Tout d’abord commençons cet article avec une définition. Car l’automutilation est à différencier de la mutilation.

L’automutilation c’est : « comportement qui consiste à se faire mal de façon délibérée, répétée, de manière directement physique, sans intention consciente de se suicider et qui ne conduit pas à des blessures pouvant menacer le pronostic vital. »

Alors que la mutilation c’estune perte partielle/totale d’un membre, d’un organe ou la destruction/dégradation partielle d’une ou plusieurs parties du corps. 

Il faut savoir que la forme la plus répandu d’automutilation est la dégradation cutanée (coupures sur certaines parties du corps par exemple) mais c’est en fait beaucoup plus vaste. L’automutilation inclut aussi les brûlures, abrasions, griffures, cognement de certaines parties du corps, réouverture de plaies cutanées etc..

Pourquoi certaines personnes s’automutilent ?

On ne saura jamais pourquoi les gens se mutilent car il n’y a pas d’accord « consentuel » (les personnes ne se sont pas dis « tiens ceux qui souffrent de tels ou tels troubles nous allons nous mutiler ») mais il est dit qu’il existe 3 types de mutilation/automutilation :

  • Lesautomutilations majeures, qui sont des actes graves d’amputation, d’énucléation ou d’émasculation. On les attribue généralement à des personnes schizophrènes ou souffrantes de délires divers.
  • Les automutilations stéréotypiques, qui s’observent souvent dans les syndromes liés à l’autisme, les retards mentaux et plusieurs syndromes neurologiques. Classiquement, la victime se cogne la tête, se mord ou se comprime les yeux.

 

  • Les automutilations superficielles à modérées, qui sont les plus fréquentes et qui se sous-divisent en 2 catégories :

                    Les automutilations compulsives concernent la répétition de lésions comme les écorchures, l’arrachage des peaux, les morsures, la trichotillomanie (s’arracher les cheveux ou les cils), l’entretien de la non-cicatrisation des plaies…
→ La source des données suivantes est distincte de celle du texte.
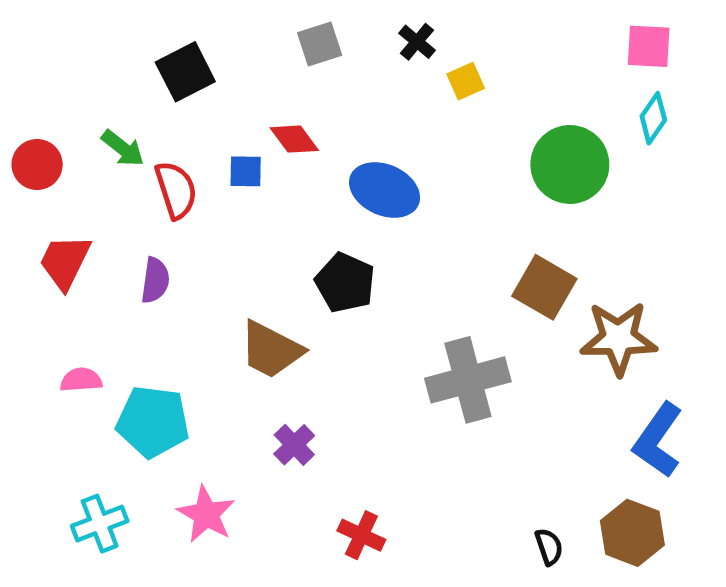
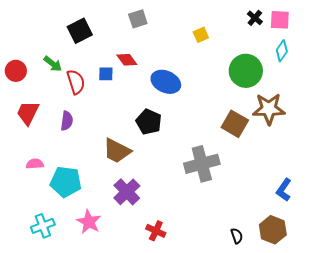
black cross: (417, 42) -> (255, 18), moved
brown star: (619, 338) -> (269, 109), moved
blue L-shape: (658, 440) -> (284, 190), size x0.7
purple cross: (294, 445) -> (127, 192), size x1.5

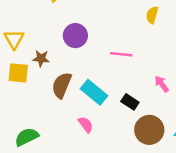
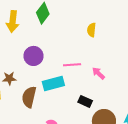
pink arrow: (162, 84) -> (98, 73), moved
cyan rectangle: (94, 92) -> (53, 84), moved, turned -45

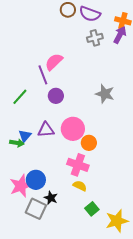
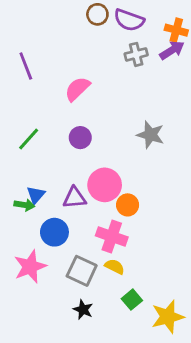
purple arrow: (120, 35) -> (172, 50), turned 30
purple line: (43, 75) -> (26, 66), moved
purple triangle: (46, 130) -> (75, 198), moved
blue circle: (36, 180) -> (54, 232), moved
black star: (51, 198) -> (83, 310), moved
gray square: (36, 209) -> (82, 271), moved

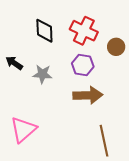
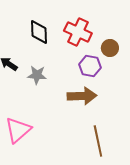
purple hexagon: (83, 65) -> (90, 66), moved

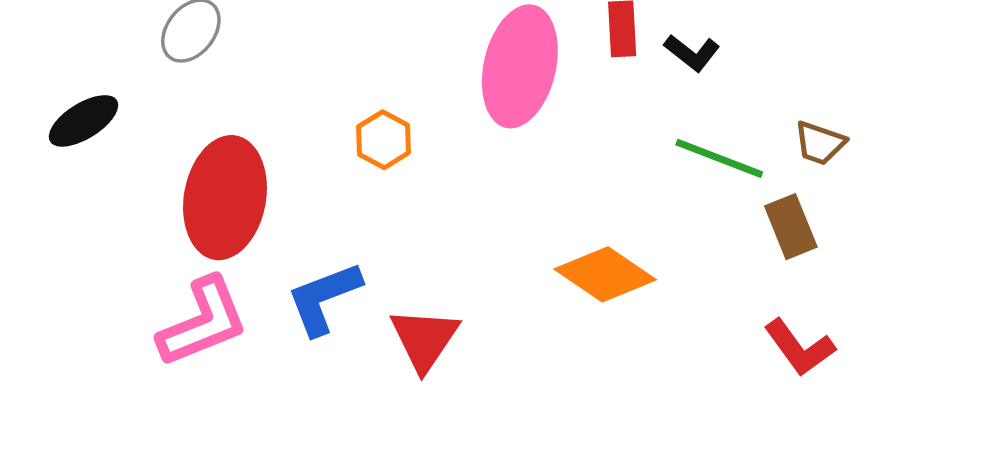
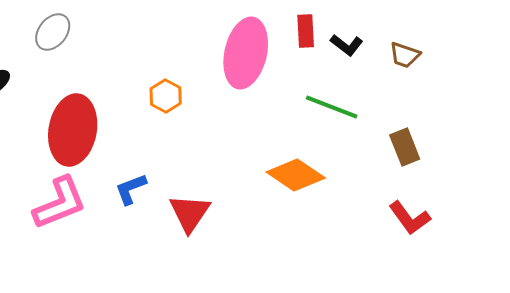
brown trapezoid: (820, 143) -> (405, 55), moved
green line: (719, 158) -> (332, 107), moved
blue L-shape: (324, 298) -> (131, 189), size x0.7

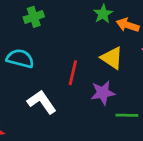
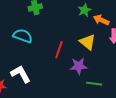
white L-shape: (42, 102) -> (21, 74), moved

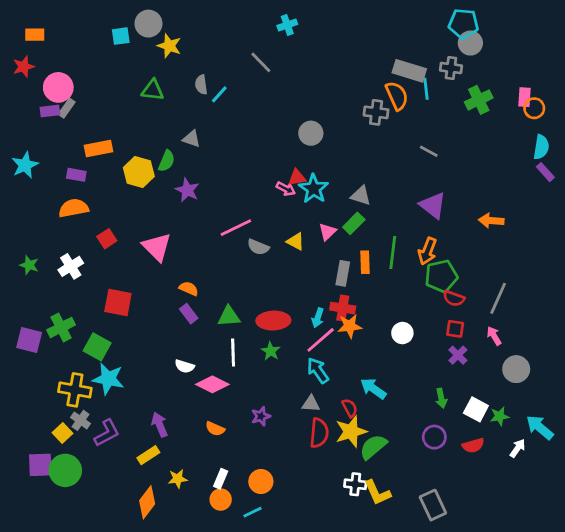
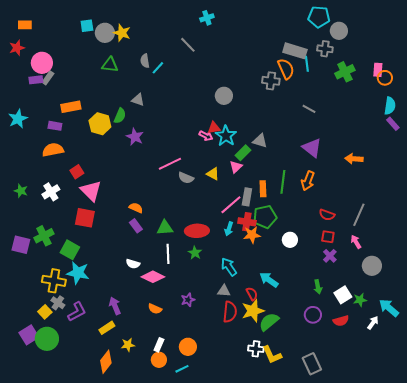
gray circle: (148, 24) -> (105, 33), moved
cyan pentagon: (463, 24) -> (319, 17), moved
green rectangle: (354, 223) -> (243, 153), moved
pink triangle: (157, 247) -> (91, 191), moved
green pentagon: (441, 276) -> (265, 217), moved
pink line: (321, 340) -> (231, 205), moved
white square: (476, 409) -> (343, 295), turned 30
purple square: (40, 465) -> (29, 335), turned -30

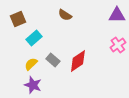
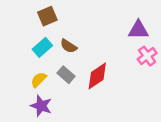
brown semicircle: (65, 15) -> (69, 46), moved
purple triangle: (117, 15) -> (138, 30), moved
brown square: (18, 19) -> (47, 16), moved

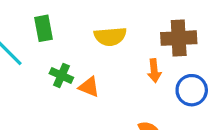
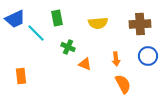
orange arrow: (154, 71) -> (116, 59), moved
orange triangle: (89, 87) -> (85, 64), moved

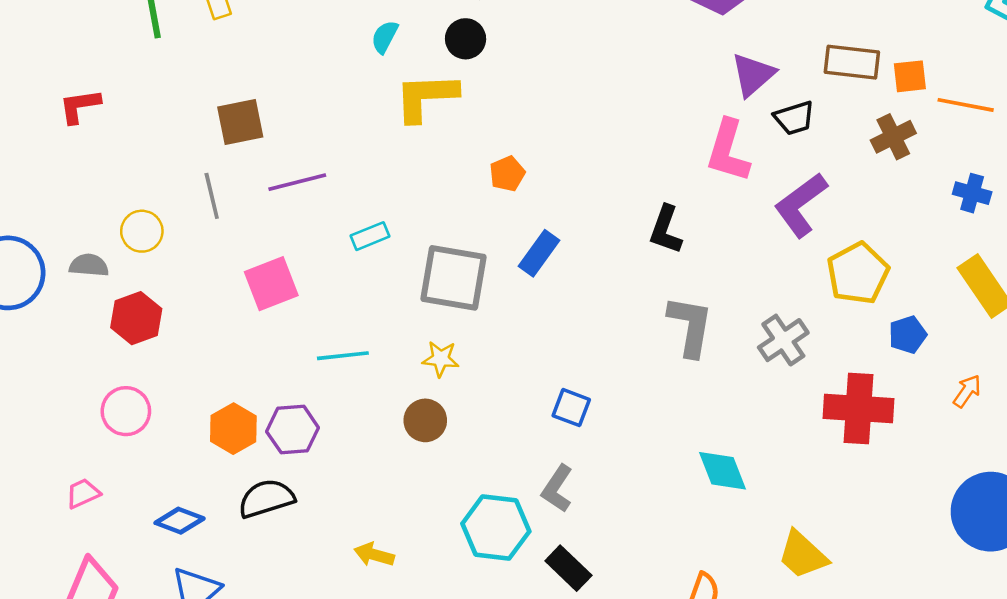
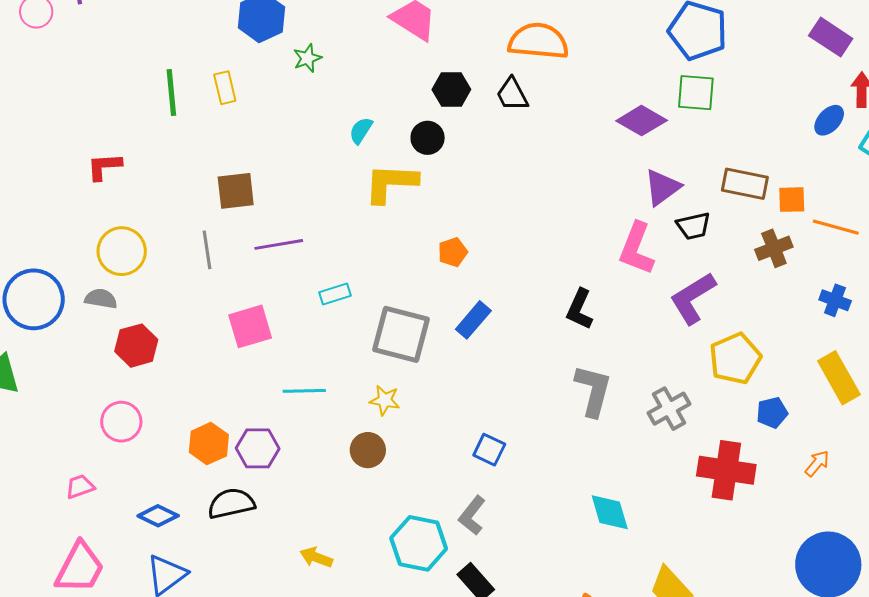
yellow circle: (142, 231) -> (122, 251), moved, size x1.4

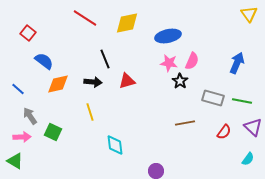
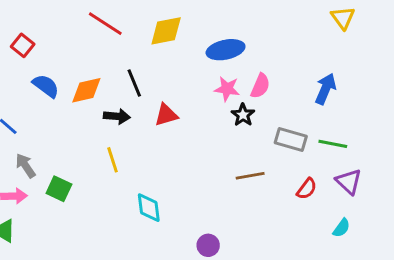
orange diamond: (58, 84) -> (86, 90), moved

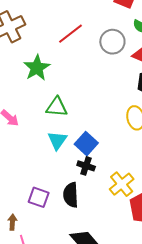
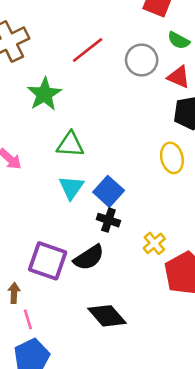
yellow cross: (122, 184) -> (154, 243), size x0.7
black semicircle: (71, 195) -> (89, 258), turned -120
purple square: (39, 197) -> (48, 261), size x1.4

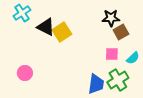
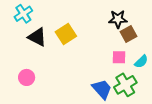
black triangle: (46, 27) -> (37, 37), moved
blue trapezoid: (96, 84) -> (102, 89), turned -50

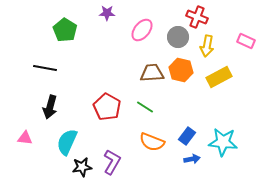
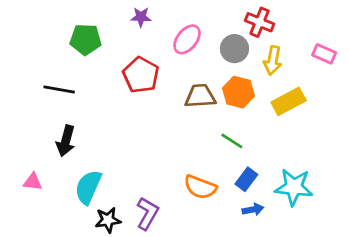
green pentagon: (65, 30) -> (86, 39), turned -30
red pentagon: (107, 107) -> (141, 75), moved
green line: (145, 107) -> (232, 141), moved

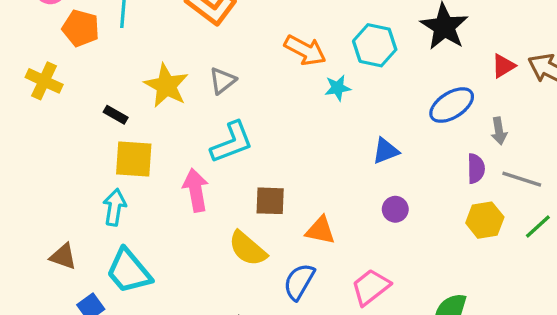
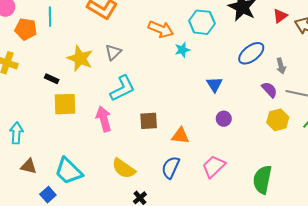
red triangle: (503, 66) -> (280, 16), moved
blue triangle: (386, 151) -> (215, 84), turned -36
purple semicircle: (476, 169) -> (269, 90), turned -36
cyan arrow: (115, 207) -> (16, 133), moved
yellow semicircle: (248, 249) -> (124, 168), moved

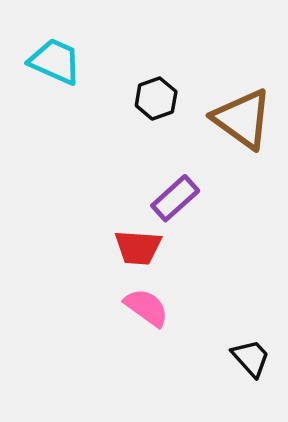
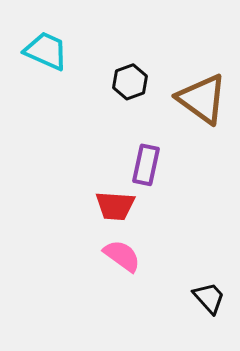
purple rectangle: (175, 198) -> (146, 165), turned -36

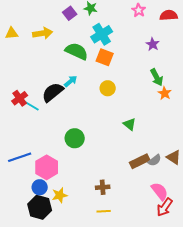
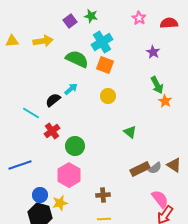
black semicircle: (53, 92) -> (53, 100), size x0.7
red cross: (20, 98) -> (52, 131), moved
pink hexagon: (47, 167) -> (69, 175), moved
          Les automutilations impulsives concernent surtout les coupures épisodiques ou répétitives par rasoir, morceaux de verre, lames de ciseaux, ainsi que les brûlures.

Le Syndrome d’Automutilations Répétées se définit par la répétition d’automutilations impulsives, marquée par l’incapacité de la personne à résister à l’impulsion de s’automutiler. La personne n’a aucune intention de se suicider quand elle se mutile. C’est généralement ce syndrome là qui touche les jeunes filles de 12-14 ans par exemple, voir plus.

Les individus qui s’automutilent sont perçus comme étant suicidaire alors que pour la majeur partie des cas, c’est inexact. Le suicide n’est pas directement lié à l’automutilation, la relation entre les deux est très complexe car les blessures intentionnelles constituent une menace pour la personne qui se les exécute.

Cependant le risque de suicide chez les individus qui se mutilent existe bel et bien même si il n’est pas directement lié. Environ 40 à 60% des personnes qui se mutilent décèdent.

Quelques chiffres…

D’après certains chiffres et d’après des scientifiques (qui sont à prendre avec précaution car le recensement de personnes faisant cet acte en se dissimulant est difficile) :

  • 17% de la population expérimenterait au moins une fois dans sa vie l’automutilation.

  • Parmi eux, 75 % ont connu plusieurs épisodes.

  • 36 % affirment que personne n’a jamais été au courant de leurs agissements.

  • Seulement 3 % ont consulté un médecin à ce sujet.

  • Dans 60% des cas l’automutilation commence vers 12/14 ans.

 

Existe t’il des facteurs déclencheurs ? 

Oui. Il existe des concordances entre l’automutilation et des troubles enregistrés dans le DSM-V, parmi lesquels :

  • Les troubles bipolaires ;
  • Le syndrome de stress post-traumatique ;
  • L’abus de substances ;
  • Le trouble explosif ;
  • Le suicide : 1 quart à 1 tiers des suicides sont précédés dans l’année d’une forme d’autoagression. Près de 9 % des automutilateurs mourraient moins de 20 ans après les faits, et même 1,8 % au cours de l’année suivante.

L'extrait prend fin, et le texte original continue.